Leo Australia’s executive creative directors credit a “safe to fail” culture and alignment of ambition with client partners for the agency’s rapid growth period.
Leo has hired 11 new creatives in the past six months, including former Ogilvy ECD Hilary Badger to head up the Melbourne department. In Sydney, Tim Woolford and Tommy Cehak were promoted to their joint ECD roles. In what the trio describe as a deliberate move to bolster creativity, Leo is fishing from a diverse creative pool, including a stand-up comedian and a satirist, following a strategic refresh of the creative department.
Tim tells LBB he feels a “genuine sense of excitement and energy” across the company.
“It’s a testament to what the market is seeing, and there's a sense that Leo is a place to go to get some of the best work of your career out the door and made,” he says.
“We’re not a creative department, we’re a creative agency. We’re balancing ambition with the culture of a creative agency.
“We protect the creative process and encourage experimentation. Wherever ideas come from in the agency, trying things and experimenting are essential to the creative process. Protecting that allows people to feel like they can be braver, take bigger swings, and do better work.”
Tim also praises the agency’s “highly creative, ambitious clients” like Suncorp, and ANZ -- Leo won the hotly-contested account last October.
“We treat creative freedom and effectiveness as a partnership, not a trade-off,” he says.
“There is a real culture of alignment here about what makes great creativity, and also extremely effective work.”
Hilary and Tommy agree the client roster shares the creatives’ vision. Tommy says the creatives they’re hiring “view Leo and our clients as the place where they can step up and do the best work of their career”, while Hilary adds, “Our client list is full of ambitious marketers who see creativity as a force multiplier and a key differentiator for their own brands.”
“It's at a point where clients demand creativity, but clients have met the demand for creative excellence and are pushing that way,” she says.
“So at this moment in time, our agency and client ambitions are really aligned, because clients understand that creativity is the differentiator to business growth.”
Hilary adds, “Creatives are very good barometers of where momentum is.
“Creatives want to go to play where there’s an opportunity to create good work, and where clients are really invested in creativity. They’re in tune with which agencies are rising and where the energy and excitement are.”
Fellow ECD Tommy references work for Suncorp as examples of long-term brand building ideas that express the creative leaders’ ambition. “If you look back on projects like ‘One House’, ‘Resilience Road, and ‘Haven’… we’ve been doing excellent work that builds on itself year on year.
“It's about providing the sort of environment that allows people to do their best work without fear of failure, and being able to try things and push things in new directions to get to the best result.

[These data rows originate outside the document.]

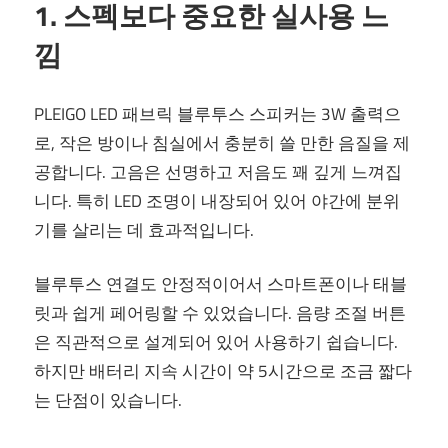
1. 스펙보다 중요한 실사용 느
낌
PLEIGO LED 패브릭 블루투스 스피커는 3W 출력으
로, 작은 방이나 침실에서 충분히 쓸 만한 음질을 제
공합니다. 고음은 선명하고 저음도 꽤 깊게 느껴집
니다. 특히 LED 조명이 내장되어 있어 야간에 분위
기를 살리는 데 효과적입니다.
블루투스 연결도 안정적이어서 스마트폰이나 태블
릿과 쉽게 페어링할 수 있었습니다. 음량 조절 버튼
은 직관적으로 설계되어 있어 사용하기 쉽습니다.
하지만 배터리 지속 시간이 약 5시간으로 조금 짧다
는 단점이 있습니다.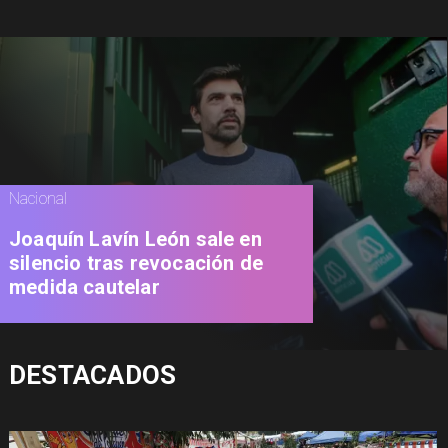
Nacional
Joaquín Lavín León sale en
silencio tras revocación de
medida cautelar
DESTACADOS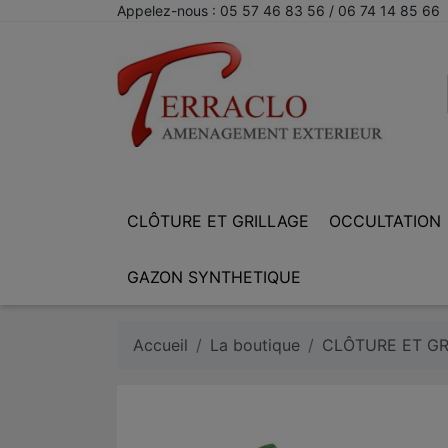
Appelez-nous :
05 57 46 83 56 / 06 74 14 85 66
CLÔTURE ET GRILLAGE
OCCULTATION
GAZON SYNTHETIQUE
Accueil
La boutique
CLÔTURE ET GR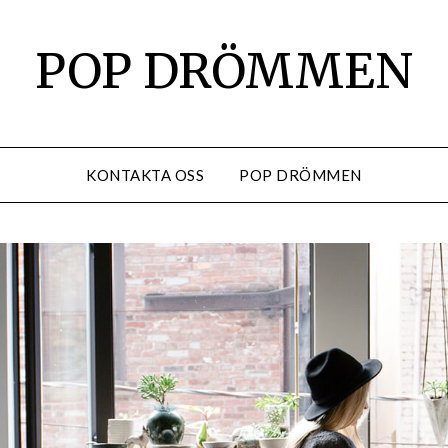
POP DRÖMMEN
KONTAKTA OSS
POP DRÖMMEN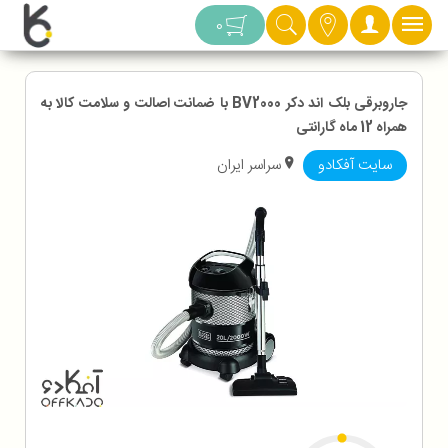
دسته بندی
0
جاروبرقی بلک اند دکر BV2000 با ضمانت اصالت و سلامت کالا به
همراه 12 ماه گارانتی
سایت آفکادو
سراسر ایران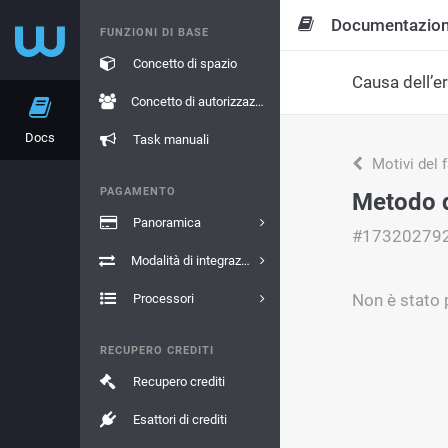
Documentazio
FUNZIONI DI BASE
Concetto di spazio
Causa dell’e
Concetto di autorizzazione
Docs
Task manuali
Motivi del 
PAGAMENTO
Metodo d
Panoramica
#17320279
Modalità di integrazione
Non è stato p
Processori
RECUPERO CREDITI
Recupero crediti
Esattori di crediti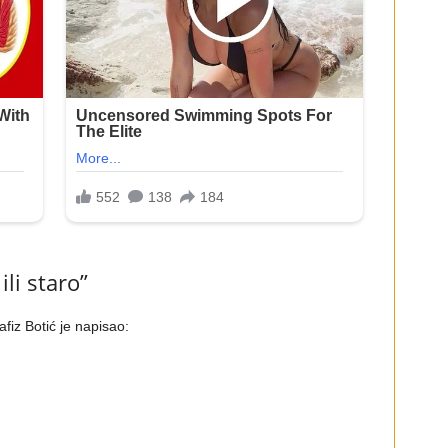
li staro”
afiz Botić je napisao: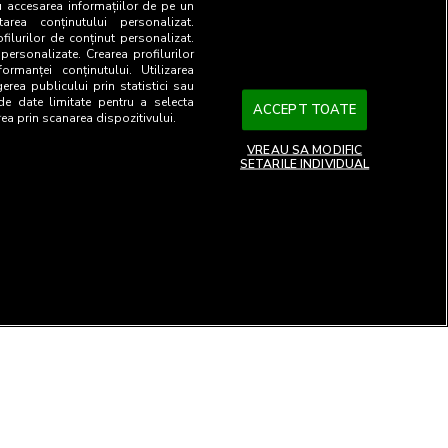
u accesarea informațiilor de pe un
tarea conținutului personalizat.
ofilurilor de conținut personalizat.
 personalizate. Crearea profilurilor
ormanței conținutului. Utilizarea
gerea publicului prin statistici sau
 de date limitate pentru a selecta
ACCEPT TOATE
rea prin scanarea dispozitivului.
VREAU SA MODIFIC
SETARILE INDIVIDUAL
26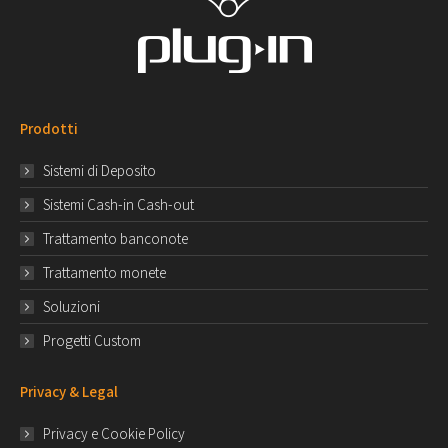
Prodotti
Sistemi di Deposito
Sistemi Cash-in Cash-out
Trattamento banconote
Trattamento monete
Soluzioni
Progetti Custom
Privacy & Legal
Privacy e Cookie Policy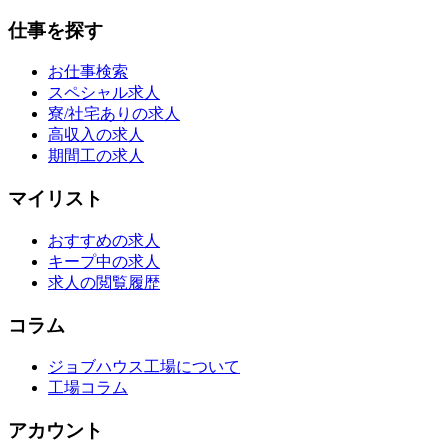
仕事を探す
お仕事検索
スペシャル求人
寮/社宅ありの求人
高収入の求人
期間工の求人
マイリスト
おすすめの求人
キープ中の求人
求人の閲覧履歴
コラム
ジョブハウス工場について
工場コラム
アカウント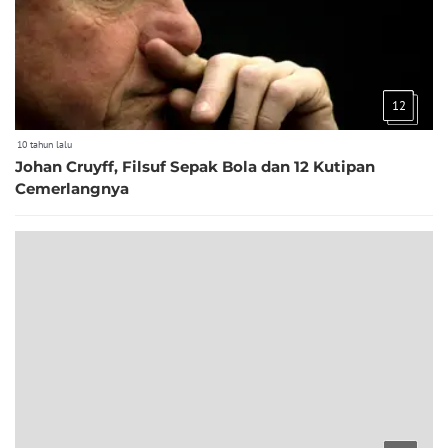
12
10 tahun lalu
Johan Cruyff, Filsuf Sepak Bola dan 12 Kutipan
Cemerlangnya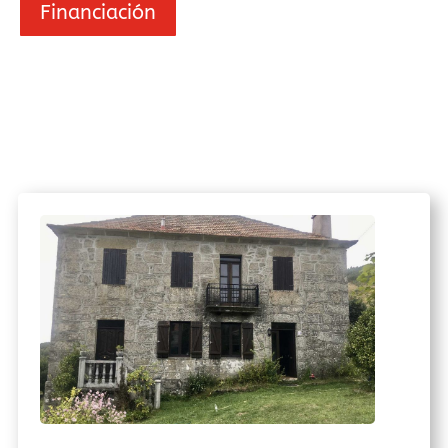
Financiación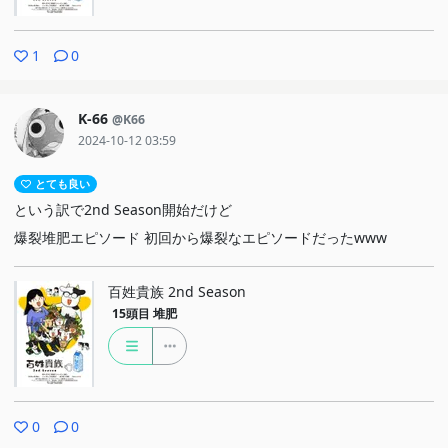
1
0
K-66
@K66
2024-10-12 03:59
とても良い
という訳で2nd Season開始だけど
爆裂堆肥エピソード 初回から爆裂なエピソードだったwww
百姓貴族 2nd Season
15頭目
堆肥
0
0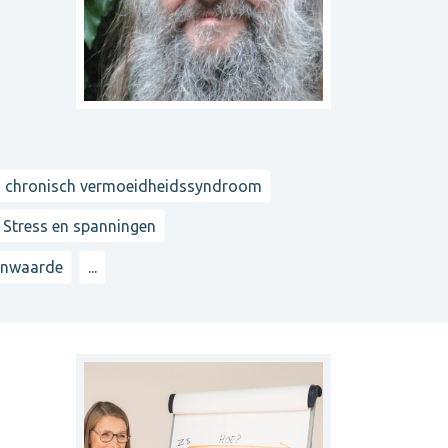
- chronisch vermoeidheidssyndroom
Stress en spanningen
enwaarde
...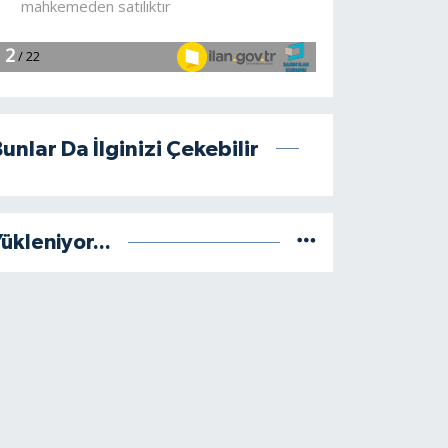
unlar Da İlginizi Çekebilir
ükleniyor...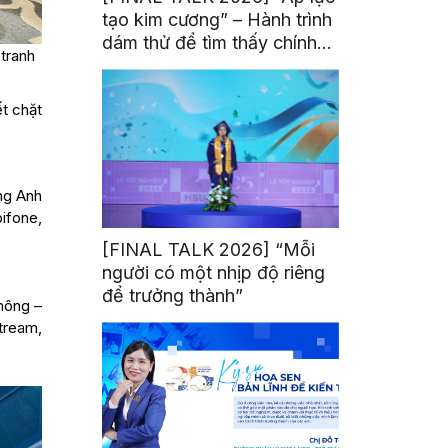
tạo kim cương” – Hành trình
dám thử để tìm thấy chính
tranh
mình
t chặt
ng Anh
ifone,
[FINAL TALK 2026] “Mỗi
người có một nhịp độ riêng
để trưởng thành”
thông –
tream,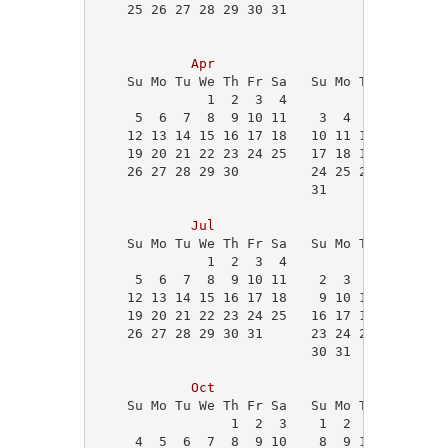
    25 26 27 28 29 30 31                    
Apr
May
    Su Mo Tu We Th Fr Sa   Su Mo Tu We Th Fr
              1  2  3  4                   1
     5  6  7  8  9 10 11    3  4  5  6  7  8
    12 13 14 15 16 17 18   10 11 12 13 14 15
    19 20 21 22 23 24 25   17 18 19 20 21 22
    26 27 28 29 30         24 25 26 27 28 29
                           31               
Jul
Aug
    Su Mo Tu We Th Fr Sa   Su Mo Tu We Th Fr
              1  2  3  4                    
     5  6  7  8  9 10 11    2  3  4  5  6  7
    12 13 14 15 16 17 18    9 10 11 12 13 14
    19 20 21 22 23 24 25   16 17 18 19 20 21
    26 27 28 29 30 31      23 24 25 26 27 28
                           30 31            
Oct
Nov
    Su Mo Tu We Th Fr Sa   Su Mo Tu We Th Fr
                 1  2  3    1  2  3  4  5  6
     4  5  6  7  8  9 10    8  9 10 11 12 13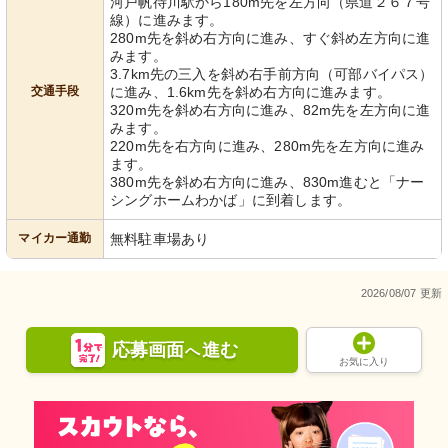
河戸帆待川駅から180m先を左方向（県道２６７号
線）に進みます。
280m先を斜め右方向に進み、すぐ斜め左方向に進
みます。
3.7km先の三入を斜め右手前方向（可部バイパス）
交通手段
に進み、1.6km先を斜め右方向に進みます。
320m先を斜め右方向に進み、82m先を左方向に進
みます。
220m先を右方向に進み、280m先を左方向に進み
ます。
380m先を斜め右方向に進み、830m進むと「ナー
シングホームわかば」に到着します。
マイカー通勤
無料駐車場あり
2026/08/07 更新
応募画面
進む
へ
お気に入り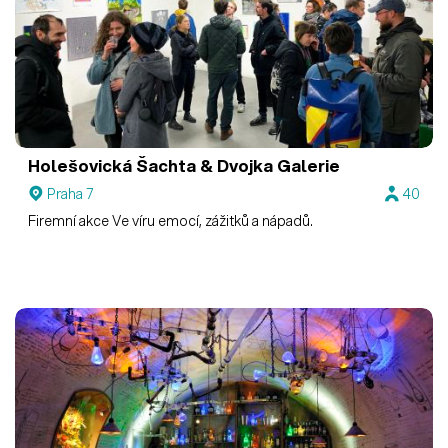
Holešovická Šachta & Dvojka
Galerie
Praha 7
40
Firemní akce Ve víru emocí, zážitků a nápadů.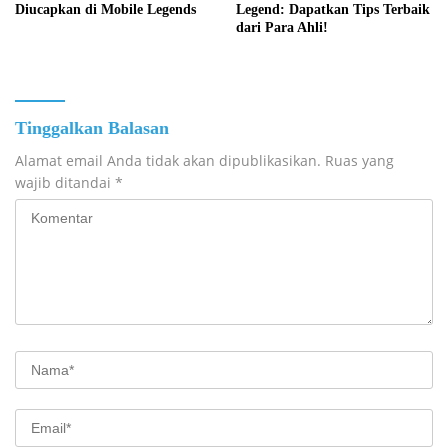
Diucapkan di Mobile Legends
Legend: Dapatkan Tips Terbaik
dari Para Ahli!
Tinggalkan Balasan
Alamat email Anda tidak akan dipublikasikan.
Ruas yang
wajib ditandai
*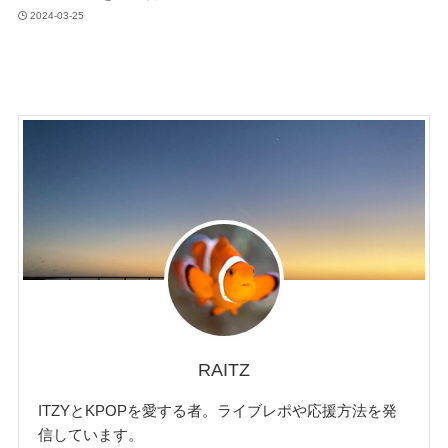
2024-03-25
RAITZ
ITZYとKPOPを愛する者。ライブレポや応援方法を発
信しています。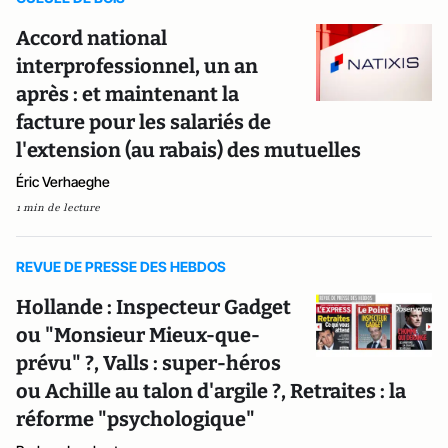
Accord national
interprofessionnel, un an
après : et maintenant la
facture pour les salariés de
l'extension (au rabais) des mutuelles
Éric Verhaeghe
1 min de lecture
REVUE DE PRESSE DES HEBDOS
Hollande : Inspecteur Gadget
ou "Monsieur Mieux-que-
prévu" ?, Valls : super-héros
ou Achille au talon d'argile ?, Retraites : la
réforme "psychologique"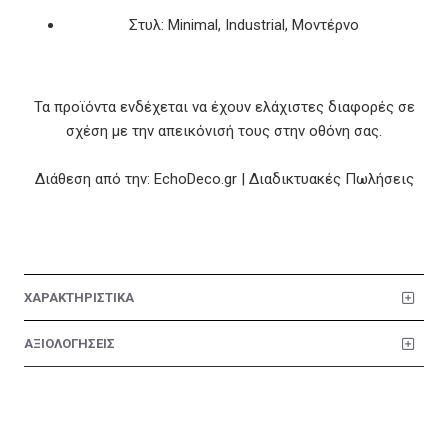
Στυλ: Minimal, Industrial, Μοντέρνο
Τα προϊόντα ενδέχεται να έχουν ελάχιστες διαφορές σε
σχέση με την απεικόνισή τους στην οθόνη σας.
Διάθεση από την: EchoDeco.gr | Διαδικτυακές Πωλήσεις
ΧΑΡΑΚΤΗΡΙΣΤΙΚΑ
ΑΞΙΟΛΟΓΗΣΕΙΣ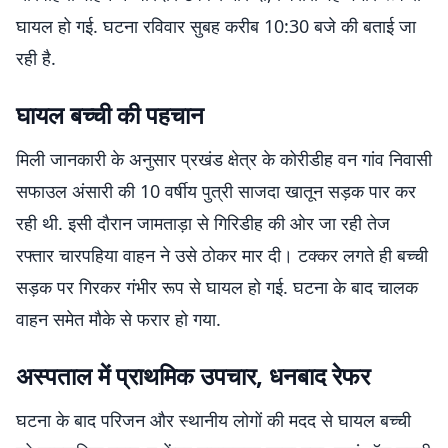
घायल हो गई. घटना रविवार सुबह करीब 10:30 बजे की बताई जा
रही है.
घायल बच्ची की पहचान
मिली जानकारी के अनुसार प्रखंड क्षेत्र के कोरीडीह वन गांव निवासी
सफाउल अंसारी की 10 वर्षीय पुत्री साजदा खातून सड़क पार कर
रही थी. इसी दौरान जामताड़ा से गिरिडीह की ओर जा रही तेज
रफ्तार चारपहिया वाहन ने उसे ठोकर मार दी। टक्कर लगते ही बच्ची
सड़क पर गिरकर गंभीर रूप से घायल हो गई. घटना के बाद चालक
वाहन समेत मौके से फरार हो गया.
अस्पताल में प्राथमिक उपचार, धनबाद रेफर
घटना के बाद परिजन और स्थानीय लोगों की मदद से घायल बच्ची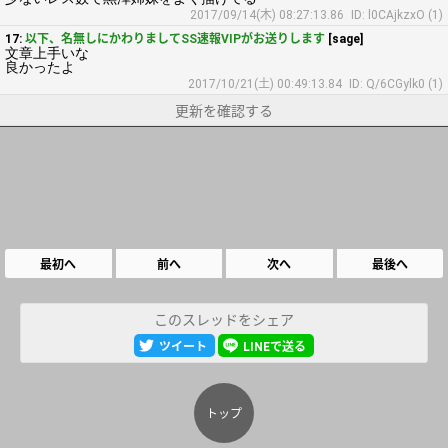
2017/09/14(木) 08:27:13.86
ID: l0CAjkzxO (1)
17:
以下、名無しにかわりましてSS速報VIPがお送りします
[sage]
文章上手いな
良かったよ
2017/10/21(土) 00:49:13.84
ID: Q/6CGylk0 (1)
更新を確認する
最初へ
前へ
次へ
最後へ
このスレッドをシェア
ツイート
LINEで送る
トップ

“When you feel free and motivated, it inspires and leads to the best kind of work.”
Hilary notes the scale of a network agency like Publicis’ Leo is attractive to creative talent, and stresses the importance of entertaining consumers.
“It’s no longer a situation where people are sitting passively in their living rooms waiting for our ads to land there. We have to invite them in.
“Creativity is our product -- it’s what the whole agency is framed around.”
Tommy adds a key strength of Leo’s creative team are its creatives’ diverse backgrounds.
“Diverse perspectives, background[s], and interests load up what we have to offer,” he says. “Creatively, more perspectives, skill-sets, and insights make us stronger.”
Tim agrees, revealing one member of the team “moonlights for the Betoota Advocate” in their spare time, while another is a stand-up comedian.
“A stand-up comedian knows how to read a room, time a punch line, and land an insight in a space of 10 seconds, and in a creative environment that's invaluable,” he says. “So yes, we have diverse skill sets coming in and they elevate the work dramatically.
“These are people with a cultural pulse -- they know what's going on out in the world, and you know they are, they are responding and reacting to that in ways that are entertaining people.
“We’re confident because we’ve seen what happens when great ideas are given the right backing and support, when the right creative resource, the right creative people and teams are put behind work, great work. It's not a risk -- it's a strategy, and it's a smart one.
“Our team having diverse backgrounds is par for the course now, and will only elevate our work.”
Hilary says her main experience with the agency so far is “just how central creativity is” to the overall project.
“Our philosophy is about how, as an agency, we can reinvent brands, businesses, and behaviour,” she explains.
“Those are the ‘big picture’ creative problems to solve. It’s an ambition that needs to be filled with the right people who are thinking from a business problem-solving approach.
“Creativity is the business across the whole agency, and that's super exciting. It’s the recipe for success.”
Tim calls Hilary’s summation “spot on”.
“To build on that, I've always really firmly believed that talented people want to do work where they feel their best ideas will be seen and made,” Tim says.
“I've never felt like we’re hiring to patch anything -- we’re hiring to swing bigger and make more creatively ambitious projects.
“At the end of the day, if people feel proud of what they're making and who they're making it with, they're going to stick around.”